Thursday, January 15, 2015

Worried about tight search tolerances and FDR?


Sequest and Mascot popped up when I was in high school.  They've been improved and tweaked and they are still the industry standard -- and for good reason.  However, the core algorithms were designed for a completely different generation of instruments.  I don't mean to disparage these algorithms but we may need to exercise caution when processing data and interpreting results obtained on today's instruments.

There has been some argument on how best to set up the processing of data when using target-decoy based approaches.  I'm going to simplify them to a ridiculous level into two camps.

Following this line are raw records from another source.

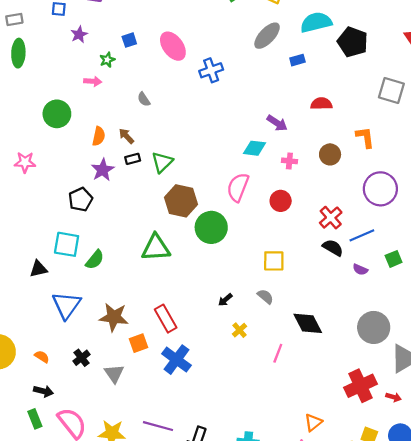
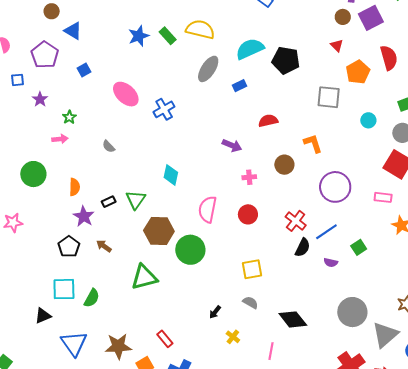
blue square: (129, 40) -> (84, 70), moved
brown arrow: (126, 136) -> (104, 246), moved
cyan diamond: (254, 148) -> (171, 175), moved, turned -75
black semicircle: (333, 248) -> (303, 248), turned 96
red rectangle: (166, 319) -> (165, 339), size x0.7

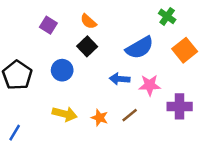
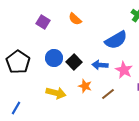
black square: (87, 46) -> (74, 62), moved
pink star: (150, 85) -> (124, 70), turned 30
orange star: (100, 118) -> (85, 86), moved

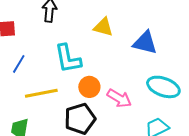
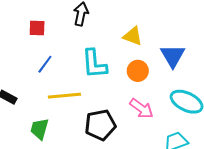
blue triangle: (145, 43) -> (173, 56), turned 40
orange circle: (89, 87) -> (138, 71), moved

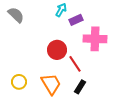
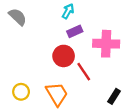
purple rectangle: (76, 20) -> (75, 31), moved
black rectangle: (80, 87) -> (114, 96), moved

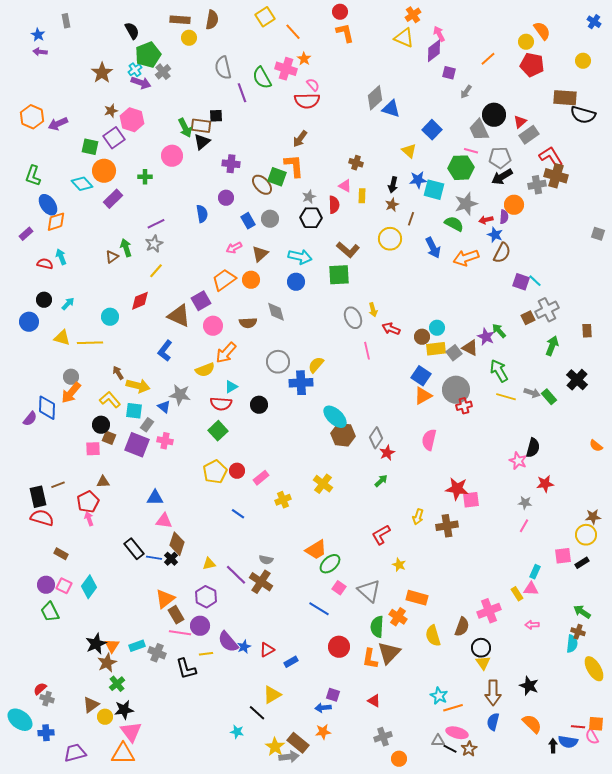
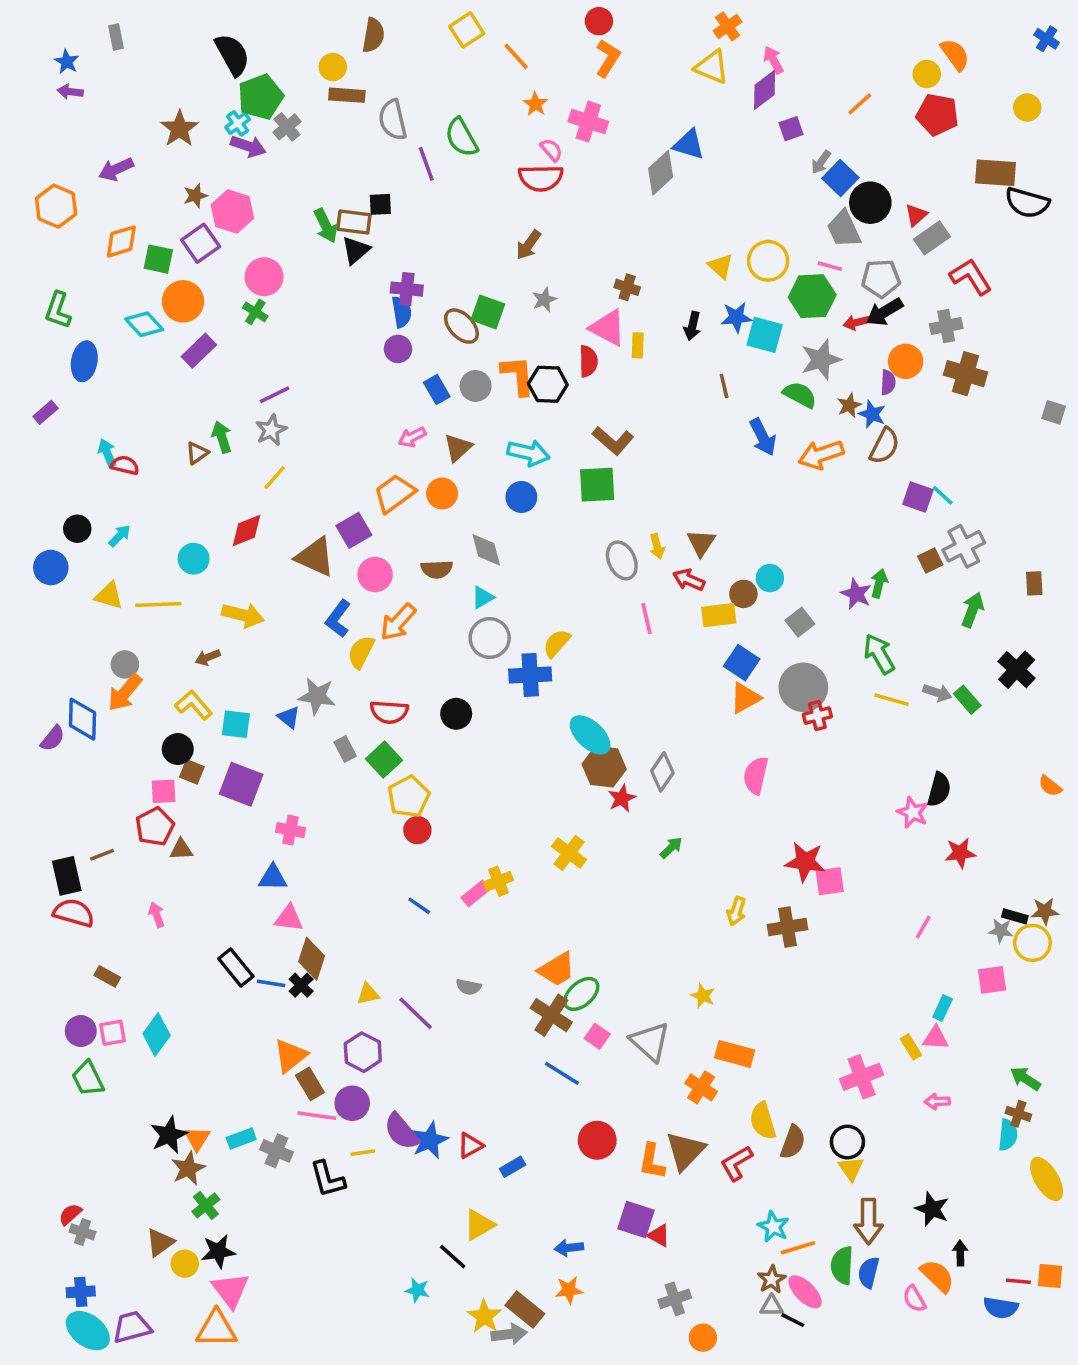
brown rectangle: (180, 20) -> (347, 95), moved
black semicircle: (132, 31) -> (232, 55), size x1.4
orange L-shape: (345, 33) -> (608, 58), turned 45
pink cross: (286, 69) -> (588, 122), moved
purple square: (449, 73) -> (791, 129), turned -32
blue triangle: (391, 109) -> (689, 145), moved
purple arrow: (58, 124) -> (116, 169), moved
blue square: (432, 130) -> (840, 178), moved
pink circle: (172, 156) -> (264, 277), moved
orange L-shape: (294, 166) -> (518, 375), moved
brown cross: (556, 176) -> (966, 374), moved
green cross: (145, 177) -> (255, 312), turned 32
pink triangle: (345, 186) -> (608, 328), size x1.6
gray star: (309, 197) -> (544, 300), moved
blue ellipse: (48, 205) -> (84, 361), turned 45
brown star: (392, 205) -> (849, 405), moved
blue semicircle: (202, 214) -> (402, 312), moved
brown line: (411, 219) -> (724, 386), turned -32
red arrow: (486, 220) -> (856, 323), moved
orange diamond: (56, 222) -> (121, 241), moved
yellow circle: (390, 239) -> (768, 261), moved
red semicircle: (45, 264) -> (125, 465), moved
green arrow: (499, 331) -> (879, 583), turned 56
brown triangle: (470, 348) -> (701, 543), moved, turned 36
yellow rectangle: (436, 349) -> (719, 615), moved
blue L-shape: (165, 351) -> (338, 619), moved
yellow semicircle: (205, 370) -> (361, 652), turned 138
brown arrow: (118, 373) -> (208, 657), turned -80
yellow arrow: (138, 386) -> (243, 615), moved
cyan triangle: (231, 387) -> (483, 597), moved
gray rectangle: (147, 425) -> (345, 749), moved, turned -64
pink cross: (165, 441) -> (291, 830), moved
red star: (387, 453) -> (622, 798), moved
yellow pentagon: (215, 472) -> (409, 797), moved
pink rectangle: (261, 478) -> (476, 894), moved
red pentagon: (88, 502) -> (155, 827), moved
gray star: (525, 503) -> (1001, 931), moved
red L-shape: (381, 535) -> (736, 1163), moved
black rectangle: (582, 563) -> (1015, 916), moved, turned 48
brown cross: (261, 582) -> (551, 1015), moved
pink square: (64, 586) -> (112, 1033), turned -35
green semicircle: (377, 627) -> (842, 1265), moved
brown semicircle: (462, 627) -> (793, 1142), moved
blue star: (244, 647) -> (430, 1140), size x1.5
purple square: (333, 695) -> (636, 1220), moved, size x1.5
cyan ellipse: (20, 720) -> (88, 1331), moved
pink ellipse: (457, 733) -> (805, 1292), turned 30
pink semicircle: (592, 737) -> (914, 1299), moved
black arrow: (553, 746) -> (960, 1253), moved
brown star: (469, 749) -> (772, 1279), moved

1) The pre-filterers:  In this assumption, we say that "my instrument is extremely accurate, so I should only allow Sequest to look at data that tightly matches my MS1 and MS2 tolerances." For example, you would set your MS1 tolerance to 5ppm and your MS/MS tolerance to 0.02 Da.  This way you only know that good data is going into Sequest.
 The detractors from this method might say that if you are doing FDR after Sequest and all of your data is good, the FDR will be too strict and will throw out good data.  Some people would argue that FDR works better the more bad data that it gets.

2) The post-filterers:  In this method you ignore the high resolution accurate mass capabilities of your instrument until the end.  You allow your data to be searched with a high threshold.  You get lots of bad data out of your run but then your target decoy search has tons of bad data to throw out and train itself on, making your final results better. This allows the algorithms to work on the statistical magic on which they were originally developed.

Well, Ben, what's the best way to do it, then?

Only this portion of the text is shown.